Top of RAW DATA

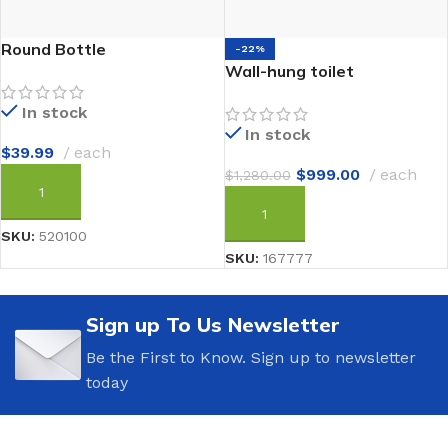
Round Bottle
-22%
Wall-hung toilet
In stock
In stock
$
39.99
each
$
999.00
each
$
1,280.00
ADD TO CART
ADD TO CART
SKU:
520100
SKU:
167777
Sign up To Us Newsletter
Be the First to Know. Sign up to newsletter
today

Bottom of RAW DATA

▶ _TASK INSTRUCTIONS_:
What belongs in the answer is each line above, reproduced exactly, and no picture.

▶ _PROBLEM SOLUTION_:
Round Bottle
-22%
Wall-hung toilet
In stock
In stock
$
39.99
each
$
999.00
each
$
1,280.00
ADD TO CART
ADD TO CART
SKU:
520100
SKU:
167777
Sign up To Us Newsletter
Be the First to Know. Sign up to newsletter
today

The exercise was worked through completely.